▸ **Try it**
Reproduce every entry exactly as written.

Transcribed page contents:

•••

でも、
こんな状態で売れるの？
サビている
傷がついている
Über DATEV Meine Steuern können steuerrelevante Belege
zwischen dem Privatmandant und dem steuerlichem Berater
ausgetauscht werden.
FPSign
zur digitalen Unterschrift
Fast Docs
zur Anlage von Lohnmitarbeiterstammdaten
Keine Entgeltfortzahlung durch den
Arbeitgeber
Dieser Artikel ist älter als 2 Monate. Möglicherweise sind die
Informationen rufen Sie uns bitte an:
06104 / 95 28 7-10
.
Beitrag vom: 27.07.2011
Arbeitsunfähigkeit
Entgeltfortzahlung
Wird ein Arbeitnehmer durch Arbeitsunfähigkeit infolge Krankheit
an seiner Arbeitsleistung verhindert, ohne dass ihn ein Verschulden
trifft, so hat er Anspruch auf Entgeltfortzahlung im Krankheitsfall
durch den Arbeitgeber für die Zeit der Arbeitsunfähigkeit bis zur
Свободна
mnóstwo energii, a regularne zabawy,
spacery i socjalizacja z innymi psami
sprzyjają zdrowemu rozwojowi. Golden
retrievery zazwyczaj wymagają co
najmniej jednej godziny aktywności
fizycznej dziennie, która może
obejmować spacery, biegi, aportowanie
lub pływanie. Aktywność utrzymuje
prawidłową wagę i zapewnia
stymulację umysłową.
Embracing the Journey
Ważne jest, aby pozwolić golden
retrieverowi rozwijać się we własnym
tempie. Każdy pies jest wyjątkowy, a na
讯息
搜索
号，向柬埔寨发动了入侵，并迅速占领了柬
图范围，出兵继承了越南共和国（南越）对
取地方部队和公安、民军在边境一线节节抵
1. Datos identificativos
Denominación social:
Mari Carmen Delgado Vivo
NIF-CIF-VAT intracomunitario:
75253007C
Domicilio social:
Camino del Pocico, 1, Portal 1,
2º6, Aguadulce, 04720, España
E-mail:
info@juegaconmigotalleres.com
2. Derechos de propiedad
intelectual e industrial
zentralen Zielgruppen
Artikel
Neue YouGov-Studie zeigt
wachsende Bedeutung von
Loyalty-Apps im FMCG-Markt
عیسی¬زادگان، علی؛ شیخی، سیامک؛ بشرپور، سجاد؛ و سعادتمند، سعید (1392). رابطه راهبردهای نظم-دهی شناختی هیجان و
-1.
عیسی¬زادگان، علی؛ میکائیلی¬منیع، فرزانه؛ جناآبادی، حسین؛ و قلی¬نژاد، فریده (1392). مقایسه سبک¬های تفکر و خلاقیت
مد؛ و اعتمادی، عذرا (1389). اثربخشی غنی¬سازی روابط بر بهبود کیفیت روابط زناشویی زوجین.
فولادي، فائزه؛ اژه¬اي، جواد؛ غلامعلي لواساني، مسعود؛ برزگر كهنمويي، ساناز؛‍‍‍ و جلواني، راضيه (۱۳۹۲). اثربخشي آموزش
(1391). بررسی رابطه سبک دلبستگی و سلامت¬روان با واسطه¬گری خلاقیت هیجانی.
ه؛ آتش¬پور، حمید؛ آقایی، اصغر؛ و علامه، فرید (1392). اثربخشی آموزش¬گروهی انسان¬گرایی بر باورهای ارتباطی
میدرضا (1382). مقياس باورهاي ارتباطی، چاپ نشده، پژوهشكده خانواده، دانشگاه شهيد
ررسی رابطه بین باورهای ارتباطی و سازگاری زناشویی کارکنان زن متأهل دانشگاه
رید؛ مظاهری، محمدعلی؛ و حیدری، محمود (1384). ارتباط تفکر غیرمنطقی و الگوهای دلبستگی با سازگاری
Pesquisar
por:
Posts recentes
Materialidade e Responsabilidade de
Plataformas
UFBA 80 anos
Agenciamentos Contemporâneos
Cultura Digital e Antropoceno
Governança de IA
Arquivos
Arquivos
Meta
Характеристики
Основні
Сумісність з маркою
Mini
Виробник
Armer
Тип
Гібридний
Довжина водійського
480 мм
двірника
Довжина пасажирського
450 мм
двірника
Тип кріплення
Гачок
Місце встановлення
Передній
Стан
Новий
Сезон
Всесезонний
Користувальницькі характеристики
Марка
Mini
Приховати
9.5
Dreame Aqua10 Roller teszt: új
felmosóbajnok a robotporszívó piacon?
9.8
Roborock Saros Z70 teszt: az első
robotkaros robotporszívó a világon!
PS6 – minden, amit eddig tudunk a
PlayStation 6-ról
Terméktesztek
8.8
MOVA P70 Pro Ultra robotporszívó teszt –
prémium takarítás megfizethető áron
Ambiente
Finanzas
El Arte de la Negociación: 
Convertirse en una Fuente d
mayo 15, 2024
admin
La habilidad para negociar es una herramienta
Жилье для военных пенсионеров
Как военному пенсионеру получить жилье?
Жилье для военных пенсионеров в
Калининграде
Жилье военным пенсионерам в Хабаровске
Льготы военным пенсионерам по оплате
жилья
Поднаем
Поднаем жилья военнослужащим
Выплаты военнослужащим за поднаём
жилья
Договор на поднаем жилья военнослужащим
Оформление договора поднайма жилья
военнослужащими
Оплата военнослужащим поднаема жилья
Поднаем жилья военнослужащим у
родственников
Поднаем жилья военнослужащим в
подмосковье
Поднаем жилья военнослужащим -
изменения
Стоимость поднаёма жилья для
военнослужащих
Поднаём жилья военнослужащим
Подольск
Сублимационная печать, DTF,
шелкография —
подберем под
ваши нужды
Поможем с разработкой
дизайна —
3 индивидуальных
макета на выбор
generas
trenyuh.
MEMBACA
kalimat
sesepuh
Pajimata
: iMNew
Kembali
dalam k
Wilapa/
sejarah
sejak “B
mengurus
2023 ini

•••

▸ **Response to this task**
でも、
こんな状態で売れるの？
サビている
傷がついている
Über DATEV Meine Steuern können steuerrelevante Belege
zwischen dem Privatmandant und dem steuerlichem Berater
ausgetauscht werden.
FPSign
zur digitalen Unterschrift
Fast Docs
zur Anlage von Lohnmitarbeiterstammdaten
Keine Entgeltfortzahlung durch den
Arbeitgeber
Dieser Artikel ist älter als 2 Monate. Möglicherweise sind die
Informationen rufen Sie uns bitte an:
06104 / 95 28 7-10
.
Beitrag vom: 27.07.2011
Arbeitsunfähigkeit
Entgeltfortzahlung
Wird ein Arbeitnehmer durch Arbeitsunfähigkeit infolge Krankheit
an seiner Arbeitsleistung verhindert, ohne dass ihn ein Verschulden
trifft, so hat er Anspruch auf Entgeltfortzahlung im Krankheitsfall
durch den Arbeitgeber für die Zeit der Arbeitsunfähigkeit bis zur
Свободна
mnóstwo energii, a regularne zabawy,
spacery i socjalizacja z innymi psami
sprzyjają zdrowemu rozwojowi. Golden
retrievery zazwyczaj wymagają co
najmniej jednej godziny aktywności
fizycznej dziennie, która może
obejmować spacery, biegi, aportowanie
lub pływanie. Aktywność utrzymuje
prawidłową wagę i zapewnia
stymulację umysłową.
Embracing the Journey
Ważne jest, aby pozwolić golden
retrieverowi rozwijać się we własnym
tempie. Każdy pies jest wyjątkowy, a na
讯息
搜索
号，向柬埔寨发动了入侵，并迅速占领了柬
图范围，出兵继承了越南共和国（南越）对
取地方部队和公安、民军在边境一线节节抵
1. Datos identificativos
Denominación social:
Mari Carmen Delgado Vivo
NIF-CIF-VAT intracomunitario:
75253007C
Domicilio social:
Camino del Pocico, 1, Portal 1,
2º6, Aguadulce, 04720, España
E-mail:
info@juegaconmigotalleres.com
2. Derechos de propiedad
intelectual e industrial
zentralen Zielgruppen
Artikel
Neue YouGov-Studie zeigt
wachsende Bedeutung von
Loyalty-Apps im FMCG-Markt
عیسی¬زادگان، علی؛ شیخی، سیامک؛ بشرپور، سجاد؛ و سعادتمند، سعید (1392). رابطه راهبردهای نظم-دهی شناختی هیجان و
-1.
عیسی¬زادگان، علی؛ میکائیلی¬منیع، فرزانه؛ جناآبادی، حسین؛ و قلی¬نژاد، فریده (1392). مقایسه سبک¬های تفکر و خلاقیت
مد؛ و اعتمادی، عذرا (1389). اثربخشی غنی¬سازی روابط بر بهبود کیفیت روابط زناشویی زوجین.
فولادي، فائزه؛ اژه¬اي، جواد؛ غلامعلي لواساني، مسعود؛ برزگر كهنمويي، ساناز؛‍‍‍ و جلواني، راضيه (۱۳۹۲). اثربخشي آموزش
(1391). بررسی رابطه سبک دلبستگی و سلامت¬روان با واسطه¬گری خلاقیت هیجانی.
ه؛ آتش¬پور، حمید؛ آقایی، اصغر؛ و علامه، فرید (1392). اثربخشی آموزش¬گروهی انسان¬گرایی بر باورهای ارتباطی
میدرضا (1382). مقياس باورهاي ارتباطی، چاپ نشده، پژوهشكده خانواده، دانشگاه شهيد
ررسی رابطه بین باورهای ارتباطی و سازگاری زناشویی کارکنان زن متأهل دانشگاه
رید؛ مظاهری، محمدعلی؛ و حیدری، محمود (1384). ارتباط تفکر غیرمنطقی و الگوهای دلبستگی با سازگاری
Pesquisar
por:
Posts recentes
Materialidade e Responsabilidade de
Plataformas
UFBA 80 anos
Agenciamentos Contemporâneos
Cultura Digital e Antropoceno
Governança de IA
Arquivos
Arquivos
Meta
Характеристики
Основні
Сумісність з маркою
Mini
Виробник
Armer
Тип
Гібридний
Довжина водійського
480 мм
двірника
Довжина пасажирського
450 мм
двірника
Тип кріплення
Гачок
Місце встановлення
Передній
Стан
Новий
Сезон
Всесезонний
Користувальницькі характеристики
Марка
Mini
Приховати
9.5
Dreame Aqua10 Roller teszt: új
felmosóbajnok a robotporszívó piacon?
9.8
Roborock Saros Z70 teszt: az első
robotkaros robotporszívó a világon!
PS6 – minden, amit eddig tudunk a
PlayStation 6-ról
Terméktesztek
8.8
MOVA P70 Pro Ultra robotporszívó teszt –
prémium takarítás megfizethető áron
Ambiente
Finanzas
El Arte de la Negociación: 
Convertirse en una Fuente d
mayo 15, 2024
admin
La habilidad para negociar es una herramienta
Жилье для военных пенсионеров
Как военному пенсионеру получить жилье?
Жилье для военных пенсионеров в
Калининграде
Жилье военным пенсионерам в Хабаровске
Льготы военным пенсионерам по оплате
жилья
Поднаем
Поднаем жилья военнослужащим
Выплаты военнослужащим за поднаём
жилья
Договор на поднаем жилья военнослужащим
Оформление договора поднайма жилья
военнослужащими
Оплата военнослужащим поднаема жилья
Поднаем жилья военнослужащим у
родственников
Поднаем жилья военнослужащим в
подмосковье
Поднаем жилья военнослужащим -
изменения
Стоимость поднаёма жилья для
военнослужащих
Поднаём жилья военнослужащим
Подольск
Сублимационная печать, DTF,
шелкография —
подберем под
ваши нужды
Поможем с разработкой
дизайна —
3 индивидуальных
макета на выбор
generas
trenyuh.
MEMBACA
kalimat
sesepuh
Pajimata
: iMNew
Kembali
dalam k
Wilapa/
sejarah
sejak “B
mengurus
2023 ini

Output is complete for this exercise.